Use LENGTH, TRIM, and DISTINCT together

  • Ran LENGTH(TRIM(Region)) < 10 to return only region names shorter than ten characters after trimming any leading or trailing spaces.
  • Observed repeated rows in the first result set because several countries share the same short region name.
  • Added DISTINCT(Region) to remove duplicates and keep only the unique region names that match the condition.
04

Solve the challenge by splitting the region value

  • Built a query for the row where Region = "Micronesia/Caribbean".
  • Used substring_index(Region, "/", 1) for Region Name 1 and substring_index(Region, "/", -1) for Region Name 2.
  • Confirmed that the output split the original region string into Micronesia and Caribbean as separate columns.

Query Reference

Main functions used to summarize values, manipulate strings, and clean repeated results.

sql

SUM(Population), AVG(Population), MAX(Population), MIN(Population), COUNT(Population)

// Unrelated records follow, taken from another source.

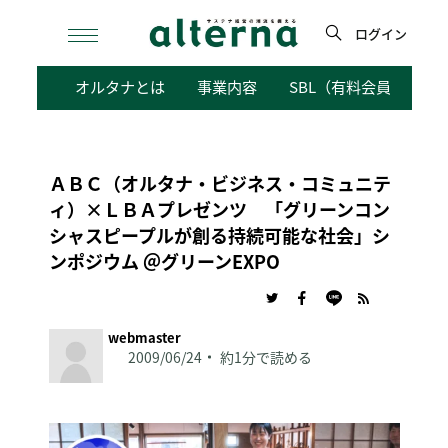
Skip
to
ログイン
content
検
オルタナとは
事業内容
SBL（有料会員向けサ
索
ＡＢＣ（オルタナ・ビジネス・コミュニテ
ィ）×ＬＢＡプレゼンツ 「グリーンコン
シャスピープルが創る持続可能な社会」シ
ンポジウム ＠グリーンEXPO
webmaster
2009/06/24
約1分で読める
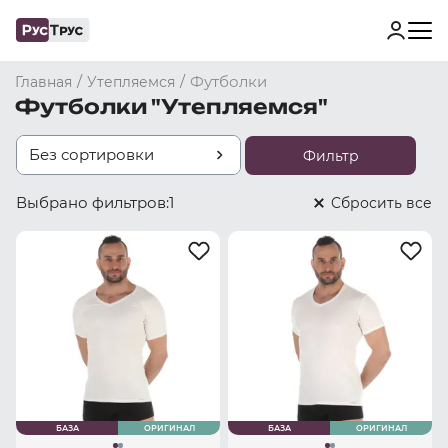
/
/
Футболки
Главная
Утепляемся
Футболки "Утепляемся"
Без сортировки
Фильтр
Выбрано фильтров:
1
Cбросить все
БАЗА
ОРИГИНАЛ
БАЗА
ОРИГИНАЛ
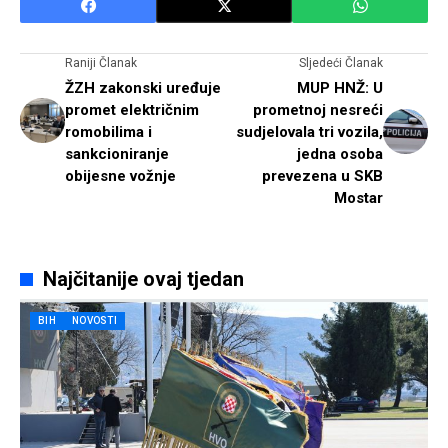
Raniji Članak
Sljedeći Članak
ŽZH zakonski uređuje
MUP HNŽ: U
promet električnim
prometnoj nesreći
romobilima i
sudjelovala tri vozila,
sankcioniranje
jedna osoba
obijesne vožnje
prevezena u SKB
Mostar
Najčitanije ovaj tjedan
BIH
NOVOSTI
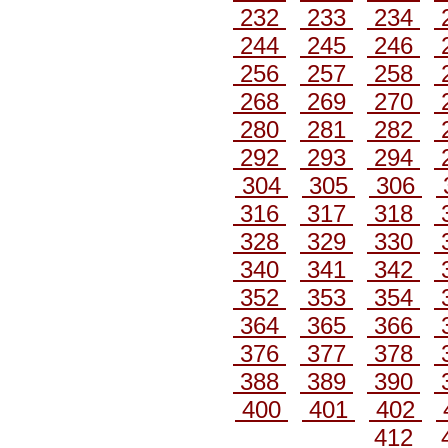
232
233
234
244
245
246
256
257
258
268
269
270
280
281
282
292
293
294
304
305
306
316
317
318
328
329
330
340
341
342
352
353
354
364
365
366
376
377
378
388
389
390
400
401
402
412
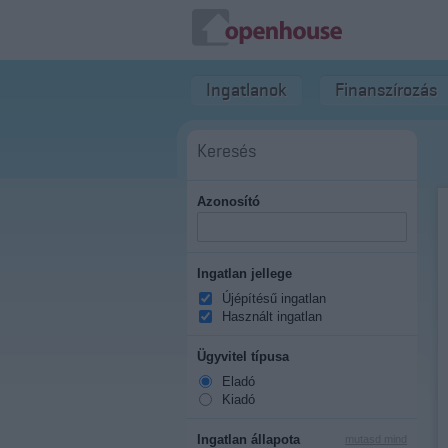
Ingatlanok
Finanszírozás
Keresés
Azonosító
Ingatlan jellege
Újépítésű ingatlan
Használt ingatlan
Ügyvitel típusa
Eladó
Kiadó
Ingatlan állapota
mutasd mind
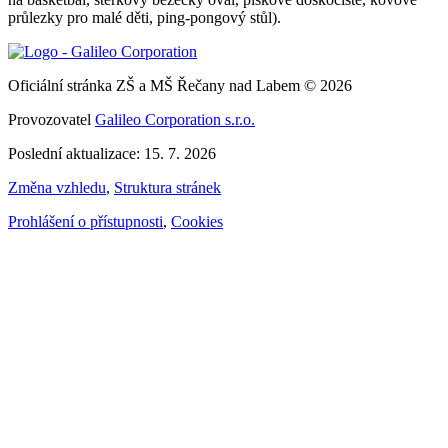
průlezky pro malé děti, ping-pongový stůl).
Oficiální stránka ZŠ a MŠ Řečany nad Labem © 2026
Provozovatel
Galileo Corporation s.r.o.
Poslední aktualizace: 15. 7. 2026
Změna vzhledu
,
Struktura stránek
Prohlášení o přístupnosti
,
Cookies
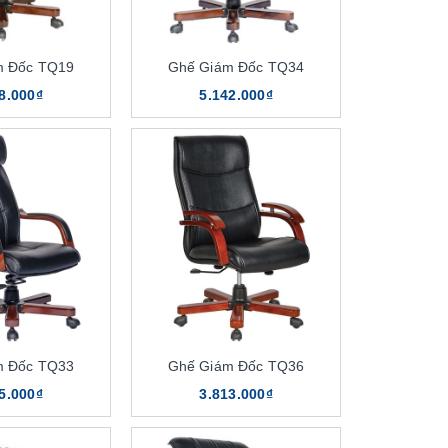
m Đốc TQ19
Ghế Giám Đốc TQ34
8.000₫
5.142.000₫
m Đốc TQ33
Ghế Giám Đốc TQ36
5.000₫
3.813.000₫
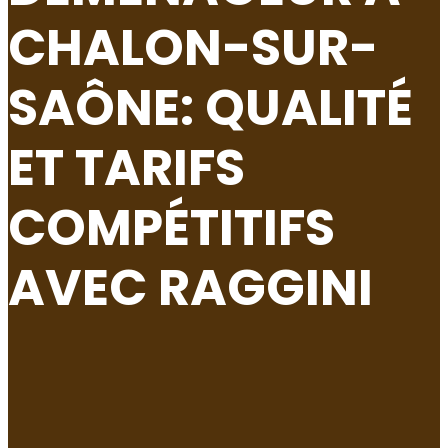
CHALON-SUR-
SAÔNE: QUALITÉ
ET TARIFS
COMPÉTITIFS
AVEC RAGGINI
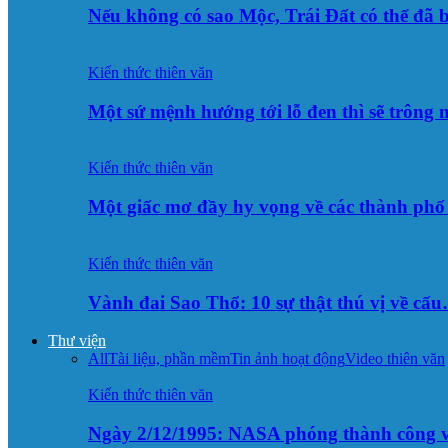
Nếu không có sao Mộc, Trái Đất có thể đã 
Kiến thức thiên văn
Một sứ mệnh hướng tới lỗ đen thì sẽ trông
Kiến thức thiên văn
Một giấc mơ đầy hy vọng về các thành p
Kiến thức thiên văn
Vành đai Sao Thổ: 10 sự thật thú vị về cấ
Thư viện
All
Tài liệu, phần mềm
Tin ảnh hoạt động
Video thiên văn
Kiến thức thiên văn
Ngày 2/12/1995: NASA phóng thành công v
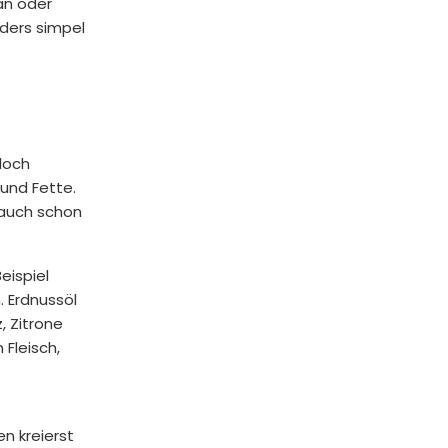
tan oder
nders simpel
 doch
 und Fette.
n auch schon
eispiel
. Erdnussöl
, Zitrone
Fleisch,
en kreierst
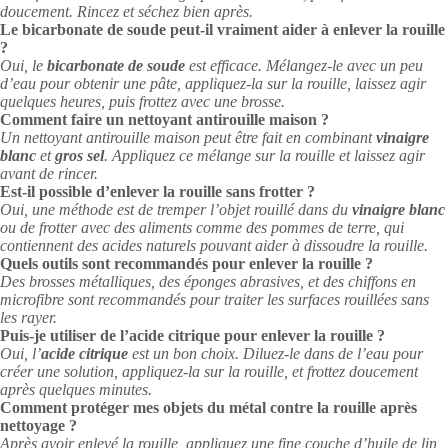
doucement. Rincez et séchez bien après.
Le bicarbonate de soude peut-il vraiment aider à enlever la rouille
?
Oui, le
bicarbonate de soude
est efficace. Mélangez-le avec un peu
d’eau pour obtenir une pâte, appliquez-la sur la rouille, laissez agir
quelques heures, puis frottez avec une brosse.
Comment faire un nettoyant antirouille maison ?
Un nettoyant antirouille maison peut être fait en combinant
vinaigre
blanc
et
gros sel
. Appliquez ce mélange sur la rouille et laissez agir
avant de rincer.
Est-il possible d’enlever la rouille sans frotter ?
Oui, une méthode est de tremper l’objet rouillé dans du
vinaigre blanc
ou de frotter avec des aliments comme des pommes de terre, qui
contiennent des acides naturels pouvant aider à dissoudre la rouille.
Quels outils sont recommandés pour enlever la rouille ?
Des brosses métalliques, des éponges abrasives, et des chiffons en
microfibre sont recommandés pour traiter les surfaces rouillées sans
les rayer.
Puis-je utiliser de l’acide citrique pour enlever la rouille ?
Oui, l’
acide citrique
est un bon choix. Diluez-le dans de l’eau pour
créer une solution, appliquez-la sur la rouille, et frottez doucement
après quelques minutes.
Comment protéger mes objets du métal contre la rouille après
nettoyage ?
Après avoir enlevé la rouille, appliquez une fine couche d’huile de lin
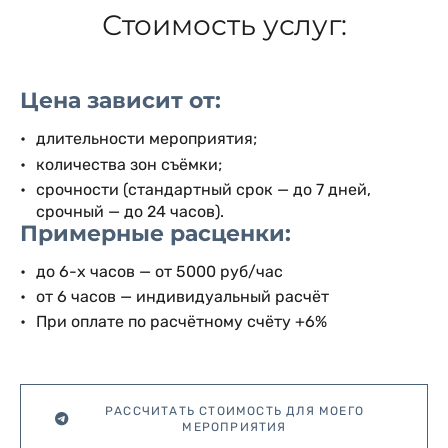
Стоимость услуг:
Цена зависит от:
длительности мероприятия;
количества зон съёмки;
срочности (стандартный срок — до 7 дней,
срочный — до 24 часов).
Примерные расценки:
до 6-х часов — от 5000 руб/час
от 6 часов — индивидуальный расчёт
При оплате по расчётному счёту +6%
РАССЧИТАТЬ СТОИМОСТЬ ДЛЯ МОЕГО
МЕРОПРИЯТИЯ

Summarizes numeric values across all matching rows.

sql

substring_index(Region, " ", 1)

Returns the text before the first blank space in the region name.

sql

LENGTH(TRIM(Region)) < 10

Checks the length of a string after removing leading and trailing blank spaces.

sql

DISTINCT(Region)

Filters duplicate region names so each one appears only once in the result set.

sql

substring_index(Region, "/", 1)

Returns the part of the region string before the slash.

sql

substring_index(Region, "/", -1)

Returns the part of the region string after the slash.

Key Learnings

What Was Actually Learned

Aggregate functions summarize many rows into one result, which is useful for quick totals and extremes.
String functions can be used not only in the SELECT list, but also inside the WHERE clause to filter records.
DISTINCT is useful when a filter produces repeated values and the goal is to keep a clean unique list.

Technical Conclusion

This lab made SQL feel more practical because the queries were no longer limited to returning stored values exactly as they exist in the table. Instead, the functions transformed the data into forms that were more useful for analysis and presentation.

The challenge was a good final example of that idea. A single region value was turned into two separate output columns, which shows how query functions can reshape the result set without changing the underlying data.